USD time deposit annual interest rates: big comparison
USD time deposits vs Hong Kong-dollar deposits
In July, the USD time-deposit offers are similar to last month. The 12-month and 6-month USD time deposits keep the maximum at 4% unchanged. In contrast, the HKD time deposits for these two tenors in July rise to 3.3%, leading to a narrower interest-rate spread versus USD.
More notably, China Construction Bank (Asia) has a fresh 3-month offer at 8.88%, which is another rate hike compared with the previous month.
3-month USD time deposit 8.88%
China Construction Bank (Asia)’s new-customer privilege: this month is topped up further—3-month USD time deposits go up to a maximum of 8.88%. Note that the terms differ across different accounts.
For new “Private Wealth” customers, the first 15% of new USD funds enjoys a fixed annual interest rate of 8.88%; the remaining 85% receives a daily floating rate, with the latest rate at 3.9%. The “Private Wealth” account has a higher threshold: opening assets must be HK$8 million or more, or its equivalent in other currencies. For this promotion, the deposit amount is capped at an equivalent of new funds ranging from HK$1 million to HK$5 million.

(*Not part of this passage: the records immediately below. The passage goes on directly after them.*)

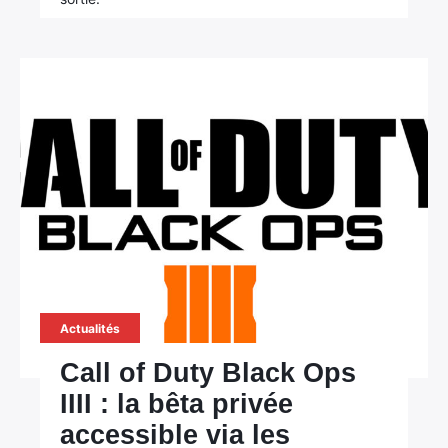
Actualités
Call of Duty Black Ops
IIII : la bêta privée
accessible via les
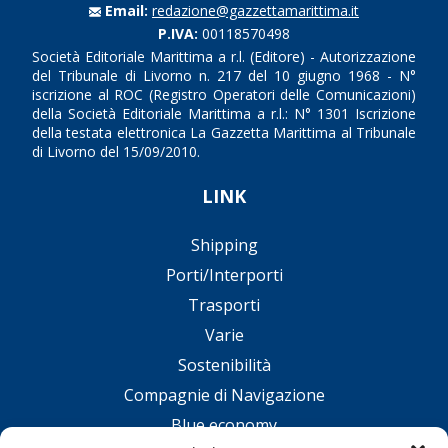
Email:
redazione@gazzettamarittima.it
P.IVA:
00118570498
Società Editoriale Marittima a r.l. (Editore) - Autorizzazione
del Tribunale di Livorno n. 217 del 10 giugno 1968 - N°
iscrizione al ROC (Registro Operatori delle Comunicazioni)
della Società Editoriale Marittima a r.l.: N° 1301 Iscrizione
della testata elettronica La Gazzetta Marittima al Tribunale
di Livorno del 15/09/2010.
LINK
Shipping
Porti/Interporti
Trasporti
Varie
Sostenibilità
Compagnie di Navigazione
Blue economy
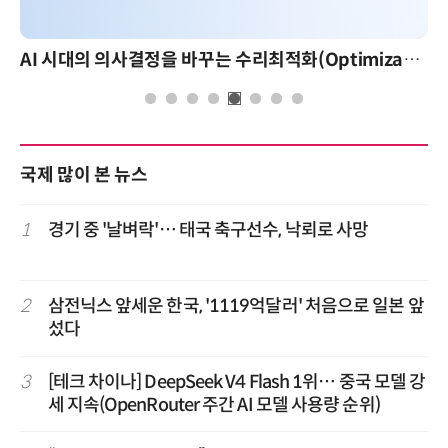
AI 시대의 의사결정을 바꾸는 수리최적화(Optimization): 실제 산업 적용 사례와 활용 전략
국제 많이 본 뉴스
1
경기 중 '날벼락'… 태국 축구선수, 낙뢰로 사망
2
삼전닉스 앞세운 한국, '1119억달러' 처음으로 일본 앞
섰다
3
[테크 차이나] DeepSeek V4 Flash 1위… 중국 모델 강
세 지속(OpenRouter 주간 AI 모델 사용량 순위)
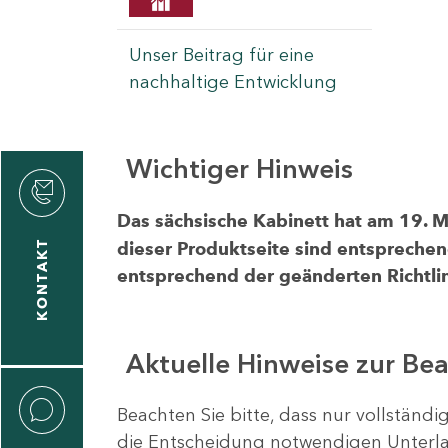
Unser Beitrag für eine
nachhaltige Entwicklung
Wichtiger Hinweis
rvicecenter
rtschaft
Das sächsische Kabinett hat am 19. 
KONTAKT
dieser Produktseite sind entsprechen
entsprechend der geänderten Richtlin
Aktuelle Hinweise zur Be
Beachten Sie bitte, dass nur vollständ
die Entscheidung notwendigen Unterlag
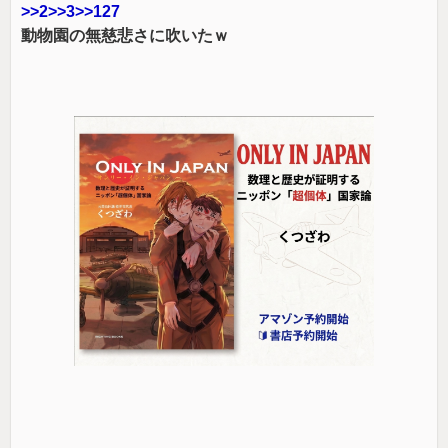
>>2>>3>>127
動物園の無慈悲さに吹いたｗ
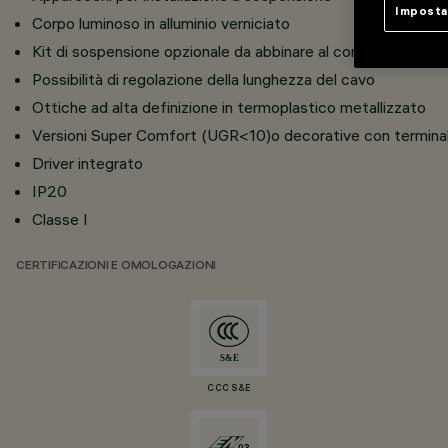
Imposta
Corpo luminoso in alluminio verniciato
Kit di sospensione opzionale da abbinare al corpo, compos
Possibilità di regolazione della lunghezza del cavo
Ottiche ad alta definizione in termoplastico metallizzato
Versioni Super Comfort (UGR<10)o decorative con terminale 
Driver integrato
IP20
Classe I
CERTIFICAZIONI E OMOLOGAZIONI
CCC S&E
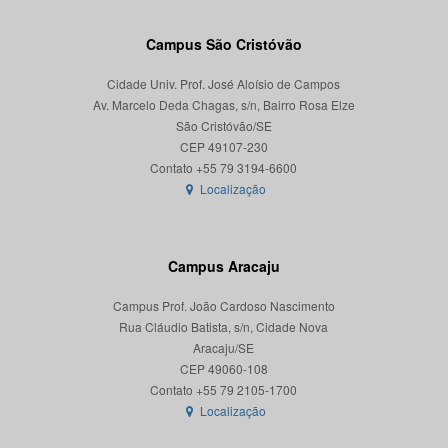
Campus São Cristóvão
Cidade Univ. Prof. José Aloísio de Campos
Av. Marcelo Deda Chagas, s/n, Bairro Rosa Elze
São Cristóvão/SE
CEP 49107-230
Localização
Campus Aracaju
Campus Prof. João Cardoso Nascimento
Rua Cláudio Batista, s/n, Cidade Nova
Aracaju/SE
CEP 49060-108
Localização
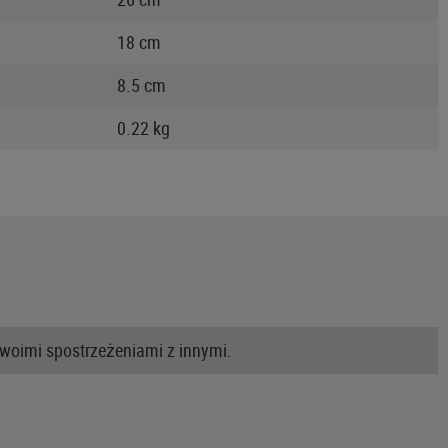
18 cm
8.5 cm
0.22 kg
swoimi spostrzeżeniami z innymi.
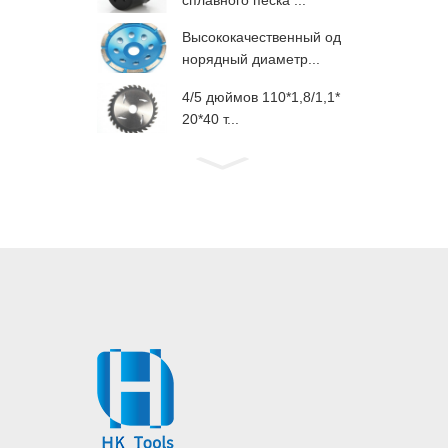
Высококачественный од
норядный диаметр...
4/5 дюймов 110*1,8/1,1*
20*40 т...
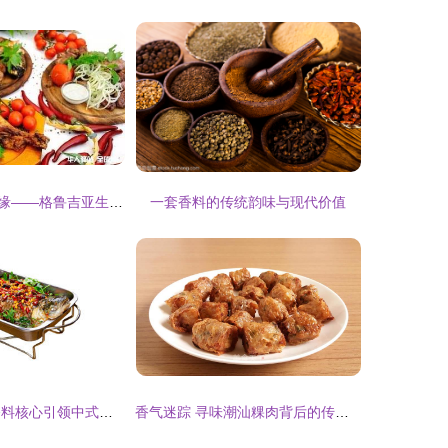
丝路上的香料奇缘——格鲁吉亚生态探索之旅
一套香料的传统韵味与现代价值
选择鱼味无穷 香料核心引领中式融合料理的未来革新
香气迷踪 寻味潮汕粿肉背后的传统香料密码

For new “VIP Wealth Management” customers, the account opening threshold is lower, and the structure is the same: the first 15% of new funds at 8.88%, while the remaining 85% has a latest rate of 3.9%. The “VIP Wealth Management” account requires opening assets of HK$1 million or its equivalent in other currencies, and the 8.88% fixed-deposit promotion applies to a deposit amount capped at an equivalent of new funds ranging from HK$1 million to HK$3 million.
Beyond China Construction Bank (Asia)’s 8.88%, there are multiple USD time-deposit offers above 4% for 3 months, but most are exchange-fund promotions (e.g., Ping An at 4.4%, Nanyang Commercial Bank and ZhongAn at 4.0%) or new-account opening promotions (e.g., Citibank and Fuhong at 4.0%).
Fubon Bank’s 4.1% and Mox Bank’s 4.0% are neither for new account openings nor exchange-fund promotions; they are simply time deposits on new funds only, so they can be considered the highest in the city.
12-month USD time deposit: maximum 4%
For 12-month USD long-tenor deposits, the maximum is 4% annual interest rate. Currently, there are three banks offering this: Overseas Chinese Banking Corporation, Fuhong Bank, and Nanyang Commercial Bank.
Overseas Chinese Banking Corporation’s 4% is a new-funds privilege for wealth management customers, with a minimum initial deposit of the equivalent of HK$100k.
Fuhong Bank’s 4% is this week’s new-funds flash promotion, with 2,000 USD per offer.
Nanyang Commercial Bank’s 4% is an exchange-fund promotion, with a minimum initial deposit of the equivalent of HK$1,000.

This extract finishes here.